By Julie Thompson
“I built a noble greenhouse, and filled it with beautiful plants. I placed in it a vase, considered as the finest remains of Grecian art extant for size and beauty.”
These words were said by George Greville, Earl of Warwick when he unveiled the so-called Warwick Vase, of which a bronze copy is part of The Johnston Collection.
The story began as fragments of an ancient roman marble vase with Bacchi ornament found at Hadrian’s Villa, Tivoli about 1771 by Gavin Hamilton, a Scottish painter-antiquarian and art dealer. Its story ends in the grounds of the Burrell Collection near Glasgow in Scotland.
During the 18th century, the Grand Tour became the necessary complement to a refined education of the younger members of English society. As a result, a regular trade and supply for antiques grew rapidly. Hamilton’s business was to sell busts and statues so, having gained permission from the owner, Hamilton’s excavation of the lake and swamp at Hadrian’s Villa found 45 marbles and a vast quantity of fragments. Accounts differ as to the state of the vase when discovered at this excavation, but it is agreed that the vase was missing both the foot and the base and at least one head was missing. The cost of restoring it was beyond Hamilton, so he sold the fragments to Sir William Hamilton, British envoy at the court of Naples. Sir William was renowned as one of the foremost collectors of the time, having already begun his famous museum of vases, terracotta, bronzes, ivories, gems, coins etc., known as the ‘Etruscan Vases”.
Sir William immediately took on the restoration of the vase, first having had a large piece of marble cut at Carrara to repair some of the damage. Giovanni Battista Piranesi had made preliminary sketches and etchings of the fully restored piece. A Piranesi etching of The Baths of Caracella (A0163- 1989) is part of The Johnston Collection.
“Keep it, I cannot, as I shall never have a house big enough for it.”
Hamilton first offered the restored vase to the British Museum who rejected his offer so he sold it to his nephew, George Greville, 2nd Earl of Warwick who was renovating Warwick Castle, with no expense spared. The vase was placed on the lawn in front of the Castle before the greenhouse was built to protect what is generally considered a largely 18th century work with “a few ancient portions inserted here and there”

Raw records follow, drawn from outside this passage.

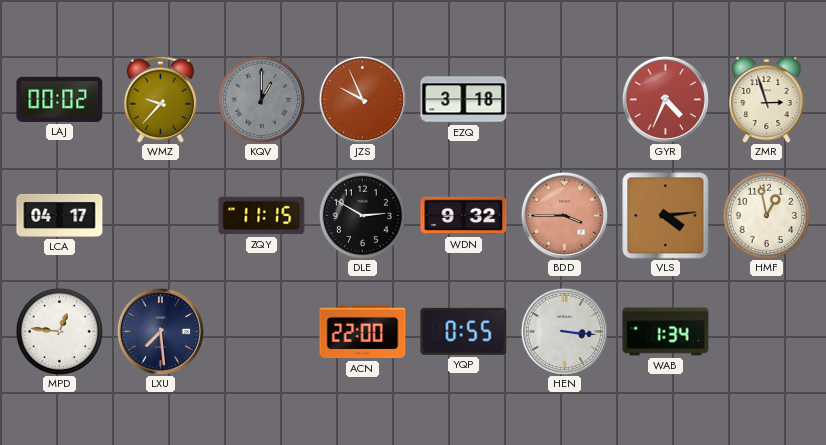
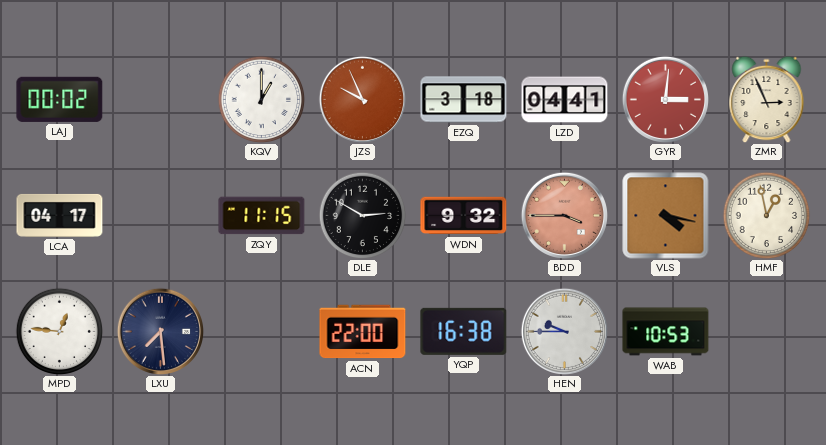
WMZ: 9:37 -> none
KQV dial: grey -> white
LZD: none -> 04:41
GYR: 4:34 -> 3:01
ZMR: 2:57 -> 2:56
VLS: 4:14 -> 4:17
YQP: 0:55 -> 16:38
HEN: 3:16 -> 9:45
WAB: 1:34 -> 10:53
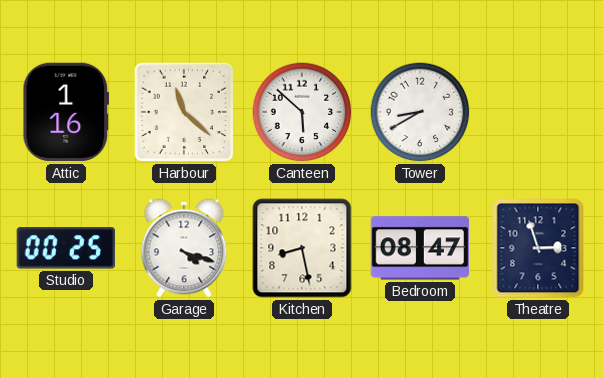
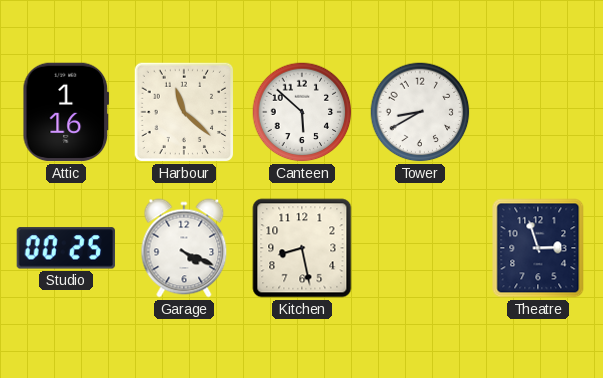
Garage: 4:18 -> 4:19
Bedroom: 08:47 -> none
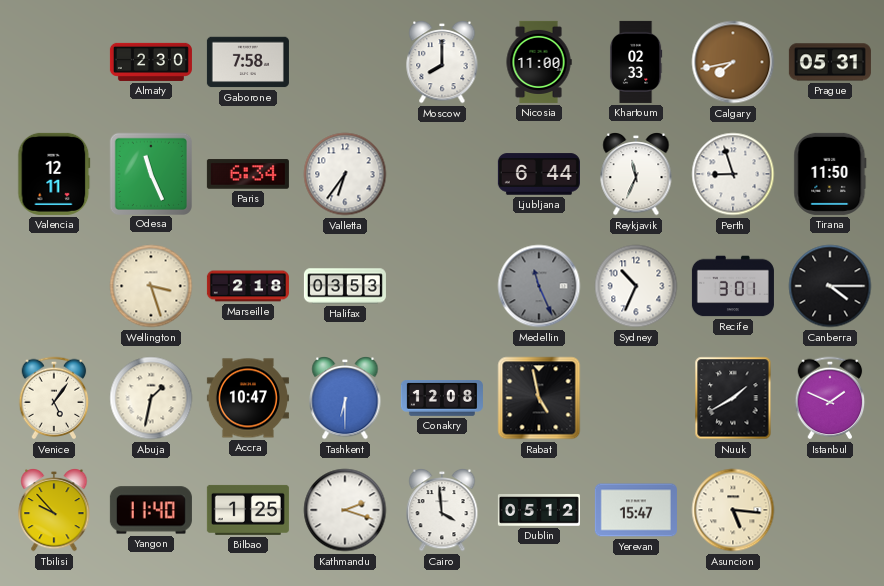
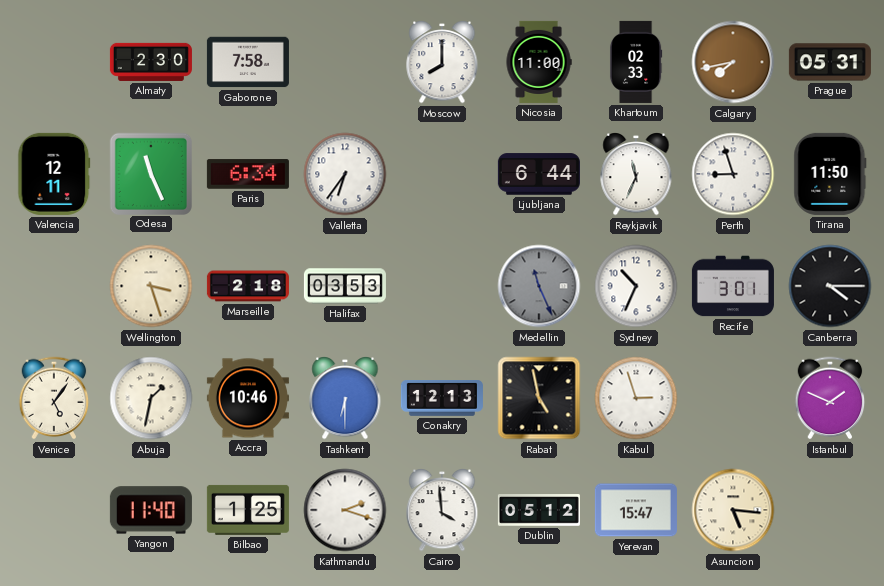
Accra: 10:47 -> 10:46
Conakry: 12:08 -> 12:13
Kabul: none -> 2:57
Nuuk: 1:40 -> none
Tbilisi: 9:53 -> none
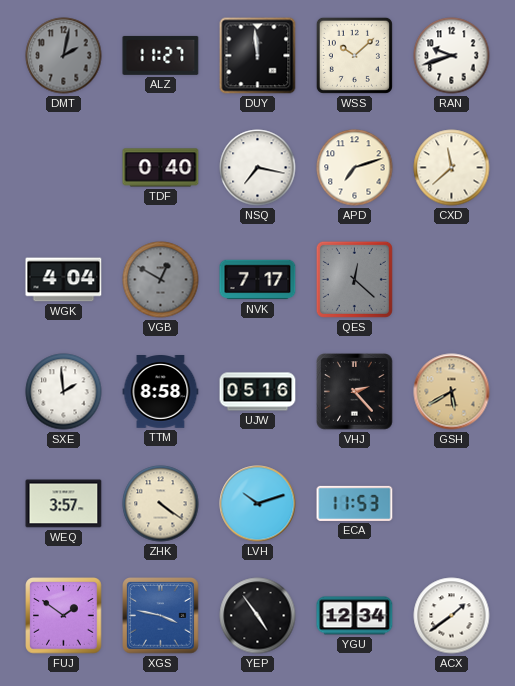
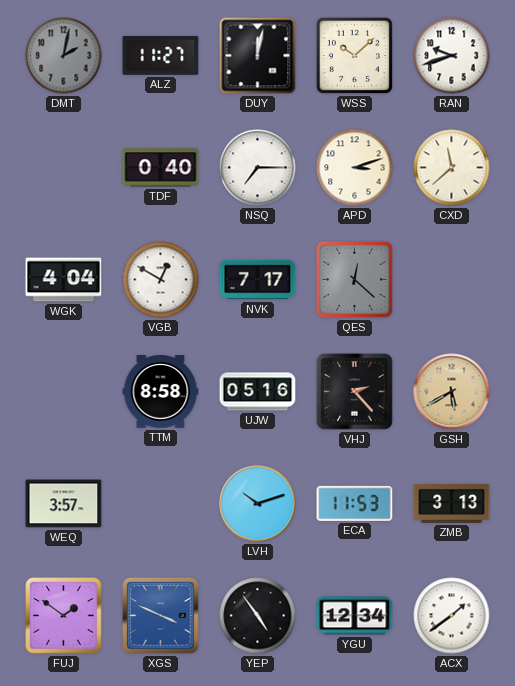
DUY: 11:59 -> 12:02
NSQ: 7:17 -> 7:15
APD: 7:12 -> 3:12
VGB dial: grey -> white
SXE: 1:59 -> none
ZHK: 4:21 -> none
ZMB: none -> 3:13
XGS: 3:47 -> 3:49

Widely admired for its rich ornament and form, many copies were made. Pottery, porcelain, marble, Sheffield plate, bronze and silver were all used to replicate the vase. Two full size bronze copies were made and one can be seen at Windsor Castle growing flowering plants. The other one is at Cambridge University. The Norman Brookes Challenge Cup which is presented to the winner of the Australian Open tennis tournament is modelled in silver and based on the Warwick Vase. The miniature version (A0657-1989) in The Johnston Collection is made from bronze.
In 1978, the vase was sold to Metropolitan Museum of Art in New York. However, it was declared an object of national importance and an export license was delayed. It was not considered of sufficient archaeological value for the British Museum, so ended up at the Burrell Collection, Glasgow where it now can be seen in a courtyard setting.
Sir William Burrell (1861–1958) was a Scottish shipping merchant and philanthropist. After his father’s death, he and his brothers developed the technique of ordering modern, advanced ships at rock bottom prices when the market was in a slump. When the market recovered, they sold them at a large profit. This enabled him to become enormously wealthy, allowing him to concentrate on collecting art and antiques for which he had an eye for detail and an astute eye for opportunities. He loved a bargain. In 1927 he was knighted for his services to art, and in 1944 he donated 8,000 items to his hometown of Glasgow, with private funding for a new museum. Just as William Johnston had stipulations on how his collection was to be viewed, Sir William wanted a rural setting, away from the pollution of Glasgow as he was concerned about the carpets and tapestries. Sir William died in 1958, aged 96. It took the council until 1983 to acquire a suitable site, Pollock Country Park. A custom-built museum, the Burrell Collection was finally opened in 1983. At present, the Collection is closed for refurbishment and is due to reopen in the spring of 2021.